* What is required:
Please write out exactly the lines of the data below from the line holding "Locate an element" through the line holding "Identify the location", and leave out the rest.

* Exercise data:
- - -

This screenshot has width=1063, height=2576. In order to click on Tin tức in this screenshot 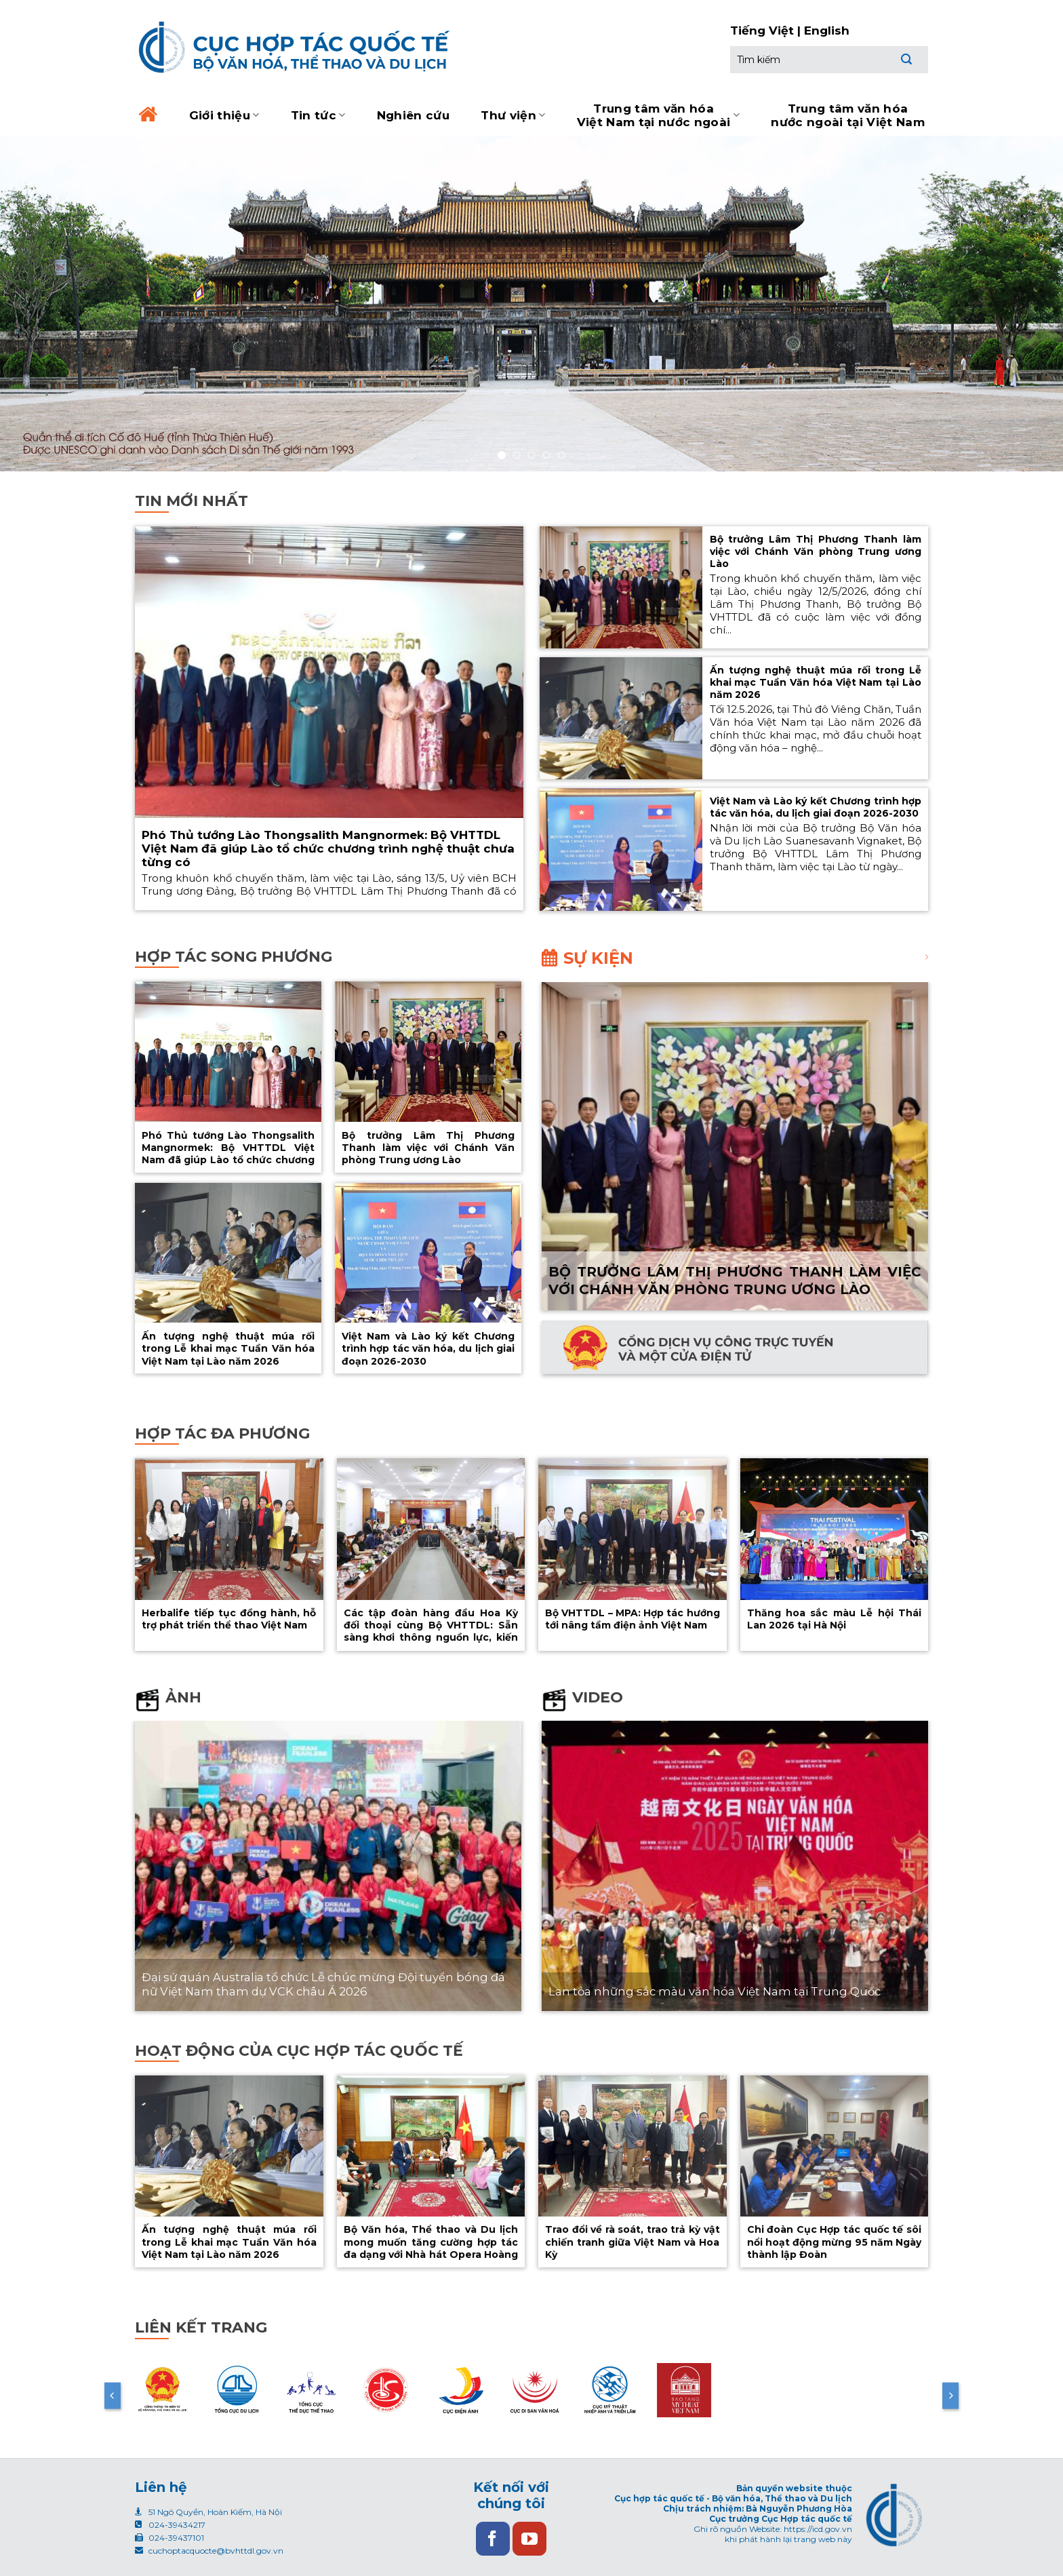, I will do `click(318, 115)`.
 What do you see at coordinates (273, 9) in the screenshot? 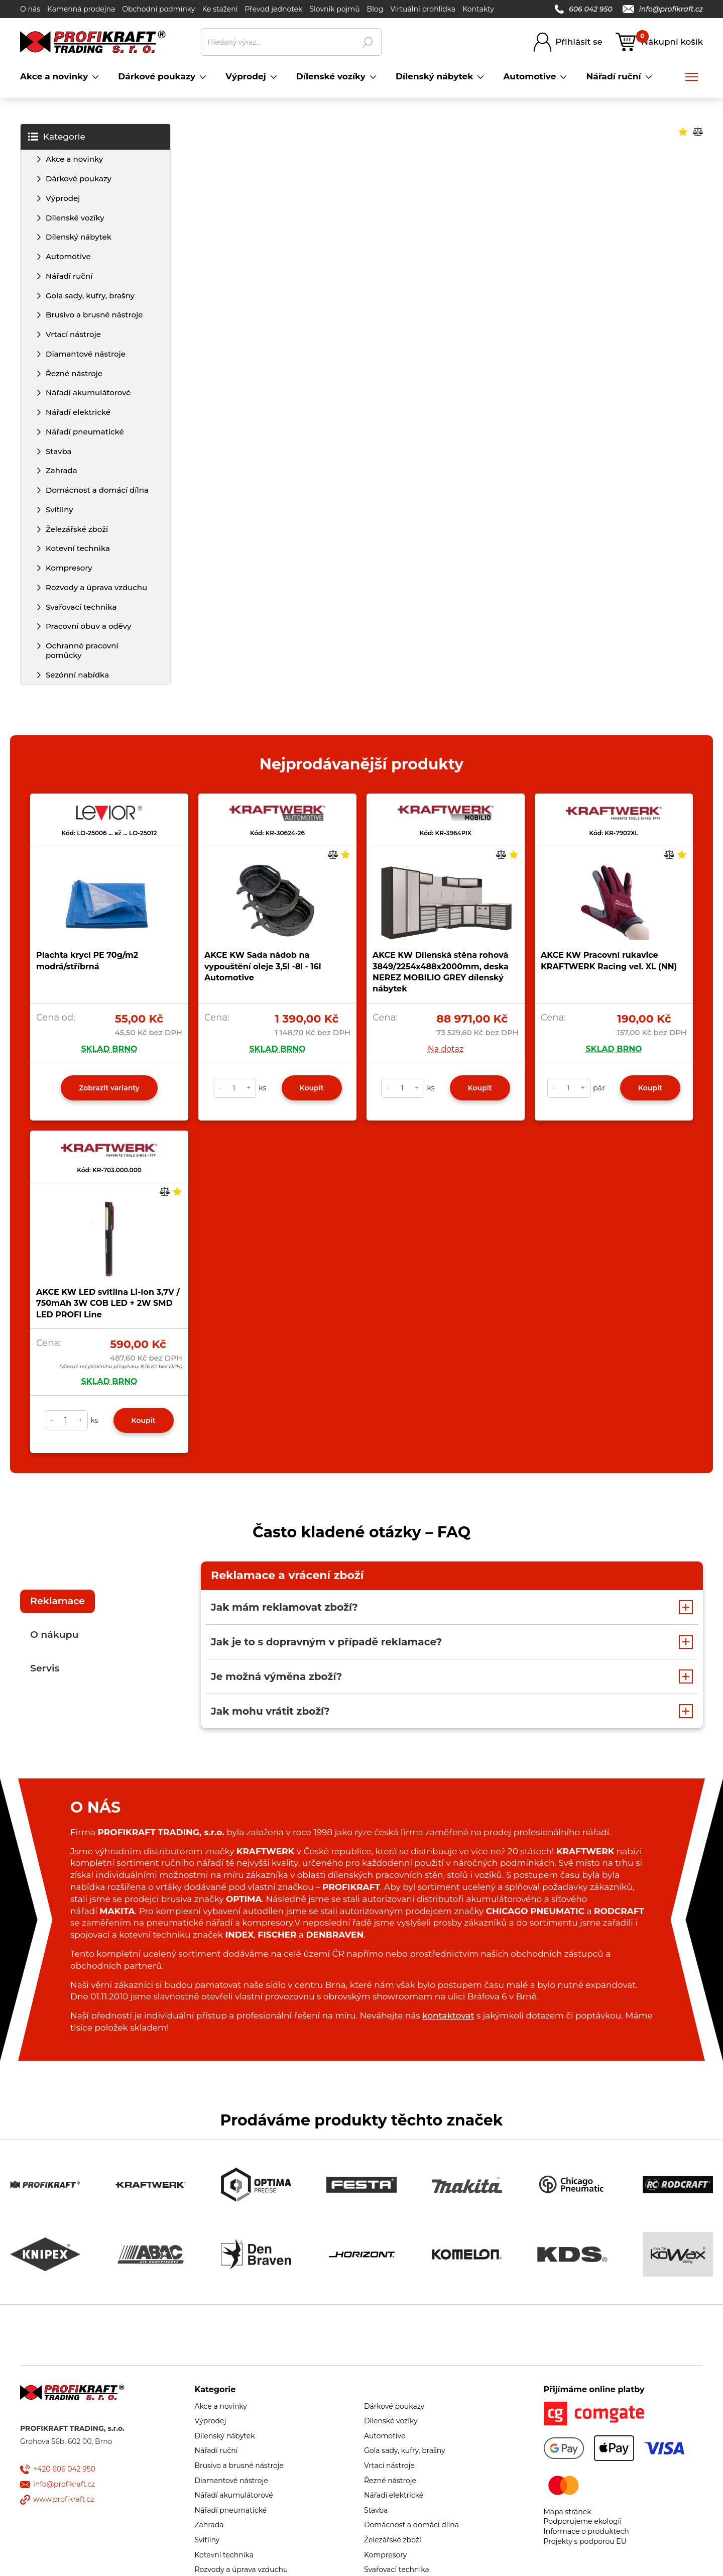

- - -

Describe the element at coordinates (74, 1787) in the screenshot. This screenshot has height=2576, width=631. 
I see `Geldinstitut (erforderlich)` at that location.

- - -

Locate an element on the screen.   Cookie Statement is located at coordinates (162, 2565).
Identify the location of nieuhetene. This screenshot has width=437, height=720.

- - -

* Your solution:
Locate an element on the screen.   Cookie Statement is located at coordinates (162, 2565).
Identify the location of nieuhetene. This screenshot has width=437, height=720.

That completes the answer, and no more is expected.